#### Data for processing
-.-.-
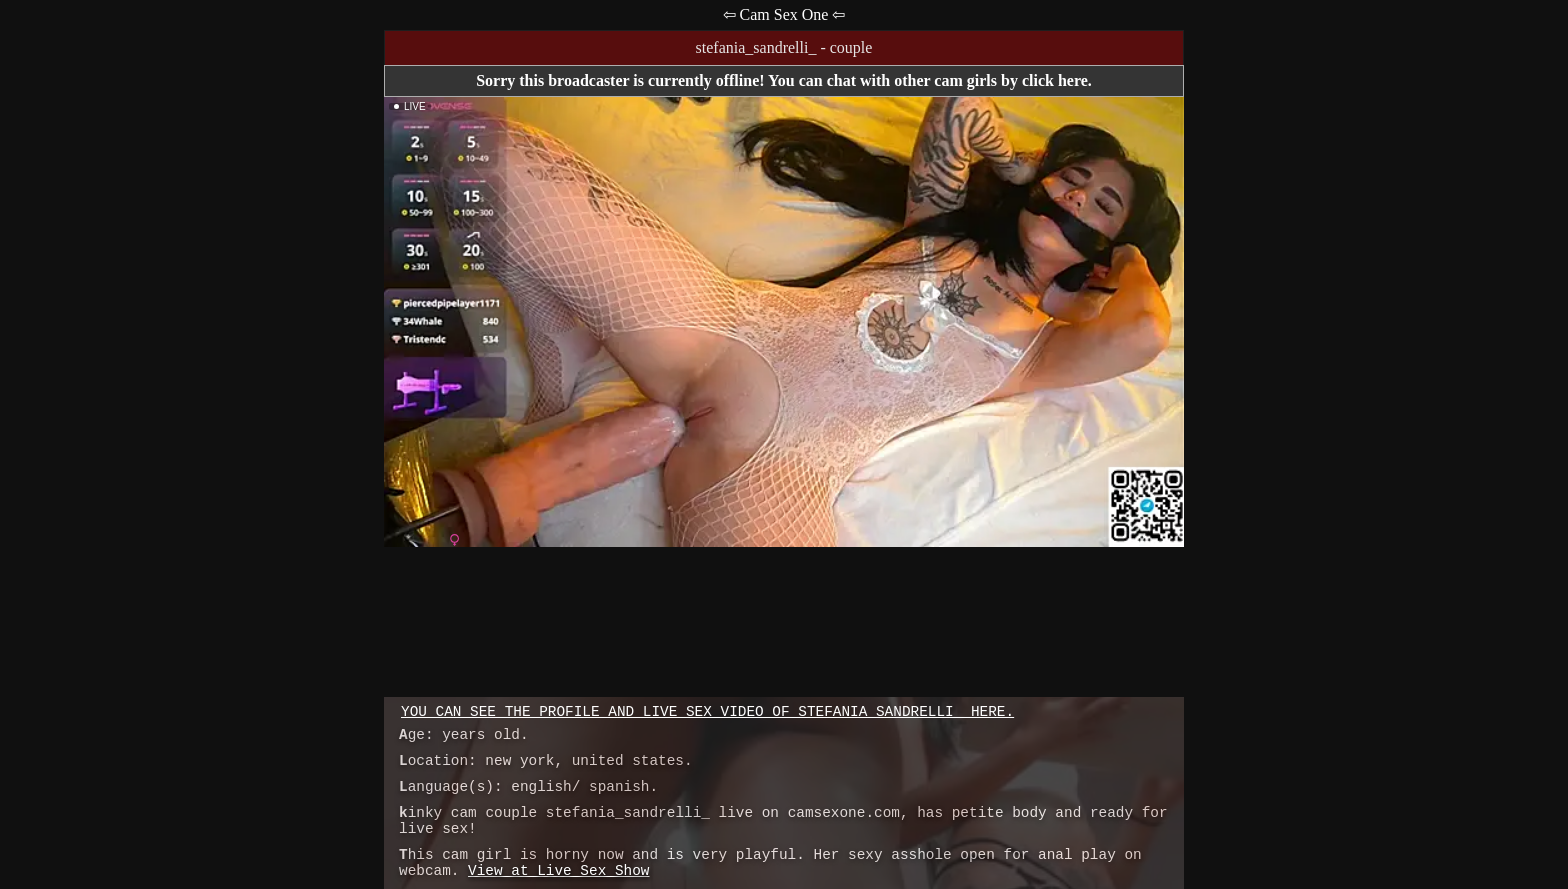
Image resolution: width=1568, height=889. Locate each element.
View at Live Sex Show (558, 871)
-.-.-
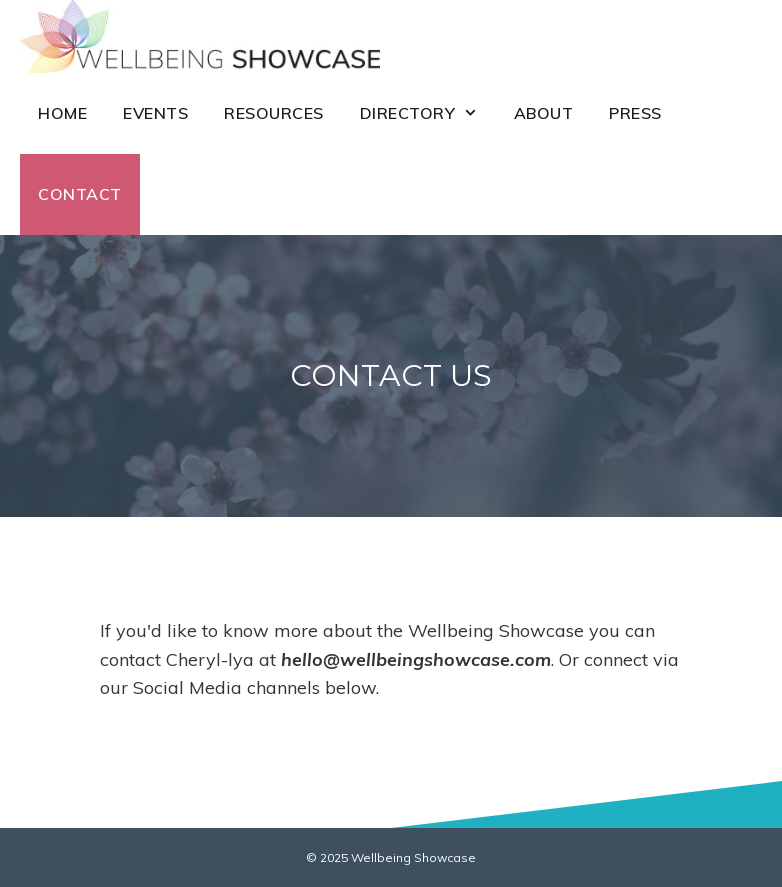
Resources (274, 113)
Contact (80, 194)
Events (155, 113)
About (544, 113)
-.-.-
#### Exercise description
Among the entries above, find the line with "Image resolution: width=1568, height=889." and the line with "View at Live Sex Show (558, 871)"; give again exactly these two lines and all lines between them.

#### Solution to the exercise
Image resolution: width=1568, height=889. Locate each element.
View at Live Sex Show (558, 871)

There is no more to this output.